▶ _What you have to do_:
What lines in the entries hold the string "JUSTICE"? List them.

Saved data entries
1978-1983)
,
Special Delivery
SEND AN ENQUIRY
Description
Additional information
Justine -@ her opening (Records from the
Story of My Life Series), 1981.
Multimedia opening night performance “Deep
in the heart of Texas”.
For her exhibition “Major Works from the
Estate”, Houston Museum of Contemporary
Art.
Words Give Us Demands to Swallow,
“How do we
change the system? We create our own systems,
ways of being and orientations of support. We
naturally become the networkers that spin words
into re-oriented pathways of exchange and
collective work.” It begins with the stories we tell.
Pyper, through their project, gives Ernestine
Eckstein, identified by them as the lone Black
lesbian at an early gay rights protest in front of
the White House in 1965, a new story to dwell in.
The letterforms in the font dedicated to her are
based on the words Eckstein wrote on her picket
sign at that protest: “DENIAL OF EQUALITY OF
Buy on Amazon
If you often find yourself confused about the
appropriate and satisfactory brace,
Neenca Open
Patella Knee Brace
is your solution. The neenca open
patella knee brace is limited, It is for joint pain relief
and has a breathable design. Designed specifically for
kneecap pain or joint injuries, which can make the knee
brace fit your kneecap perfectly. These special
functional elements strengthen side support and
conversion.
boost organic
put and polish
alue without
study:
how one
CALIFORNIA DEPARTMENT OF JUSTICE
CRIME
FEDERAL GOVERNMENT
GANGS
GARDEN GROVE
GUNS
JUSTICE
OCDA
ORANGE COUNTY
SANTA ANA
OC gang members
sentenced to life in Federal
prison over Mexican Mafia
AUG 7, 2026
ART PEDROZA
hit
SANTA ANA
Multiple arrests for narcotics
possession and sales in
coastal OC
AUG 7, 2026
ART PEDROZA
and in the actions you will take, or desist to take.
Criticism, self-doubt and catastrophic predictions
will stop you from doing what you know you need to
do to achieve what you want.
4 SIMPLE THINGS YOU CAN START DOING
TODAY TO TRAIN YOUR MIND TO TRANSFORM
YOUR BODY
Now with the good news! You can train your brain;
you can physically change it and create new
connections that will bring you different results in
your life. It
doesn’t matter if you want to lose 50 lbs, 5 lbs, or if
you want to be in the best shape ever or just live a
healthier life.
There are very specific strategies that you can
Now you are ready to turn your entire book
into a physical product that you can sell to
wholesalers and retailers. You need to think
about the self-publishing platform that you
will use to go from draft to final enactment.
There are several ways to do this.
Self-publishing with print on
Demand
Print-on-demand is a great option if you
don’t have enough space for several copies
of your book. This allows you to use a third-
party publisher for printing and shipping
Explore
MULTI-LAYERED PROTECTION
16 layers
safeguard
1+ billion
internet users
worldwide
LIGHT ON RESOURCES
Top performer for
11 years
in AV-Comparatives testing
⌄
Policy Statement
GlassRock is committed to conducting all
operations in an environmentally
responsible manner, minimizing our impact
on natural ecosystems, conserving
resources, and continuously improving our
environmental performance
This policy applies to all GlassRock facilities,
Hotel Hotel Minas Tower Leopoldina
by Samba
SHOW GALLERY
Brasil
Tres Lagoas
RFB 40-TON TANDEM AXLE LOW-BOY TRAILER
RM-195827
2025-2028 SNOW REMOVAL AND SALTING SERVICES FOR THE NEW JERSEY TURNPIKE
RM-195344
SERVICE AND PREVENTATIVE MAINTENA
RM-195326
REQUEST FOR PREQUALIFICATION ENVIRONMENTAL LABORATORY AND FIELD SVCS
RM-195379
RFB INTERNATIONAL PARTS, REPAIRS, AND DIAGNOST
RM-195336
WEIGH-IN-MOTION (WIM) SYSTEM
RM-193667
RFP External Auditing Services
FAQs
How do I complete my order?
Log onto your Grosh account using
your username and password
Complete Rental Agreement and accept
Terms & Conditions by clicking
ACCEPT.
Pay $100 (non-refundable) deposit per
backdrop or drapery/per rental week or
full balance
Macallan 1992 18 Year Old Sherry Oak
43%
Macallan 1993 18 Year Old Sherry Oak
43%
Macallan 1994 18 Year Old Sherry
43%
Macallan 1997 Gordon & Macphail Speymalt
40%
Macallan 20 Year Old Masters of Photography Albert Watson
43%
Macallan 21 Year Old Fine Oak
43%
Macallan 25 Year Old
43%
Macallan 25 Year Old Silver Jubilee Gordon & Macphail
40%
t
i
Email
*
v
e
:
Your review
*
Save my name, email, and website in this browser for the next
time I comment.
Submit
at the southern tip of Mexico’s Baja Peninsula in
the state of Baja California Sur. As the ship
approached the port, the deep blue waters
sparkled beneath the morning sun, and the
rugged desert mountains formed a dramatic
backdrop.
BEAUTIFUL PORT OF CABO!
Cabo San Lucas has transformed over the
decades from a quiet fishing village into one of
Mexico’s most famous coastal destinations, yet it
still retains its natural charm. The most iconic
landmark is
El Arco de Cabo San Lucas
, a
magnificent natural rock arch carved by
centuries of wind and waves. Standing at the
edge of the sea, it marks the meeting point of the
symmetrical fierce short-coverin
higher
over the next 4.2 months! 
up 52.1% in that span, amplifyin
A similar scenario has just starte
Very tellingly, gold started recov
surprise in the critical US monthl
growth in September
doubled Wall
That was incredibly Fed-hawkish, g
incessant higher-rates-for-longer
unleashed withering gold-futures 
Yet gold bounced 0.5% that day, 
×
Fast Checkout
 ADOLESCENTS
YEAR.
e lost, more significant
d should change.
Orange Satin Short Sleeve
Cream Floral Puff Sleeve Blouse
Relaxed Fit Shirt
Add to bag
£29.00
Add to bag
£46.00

▶ _Written response_:
CALIFORNIA DEPARTMENT OF JUSTICE
JUSTICE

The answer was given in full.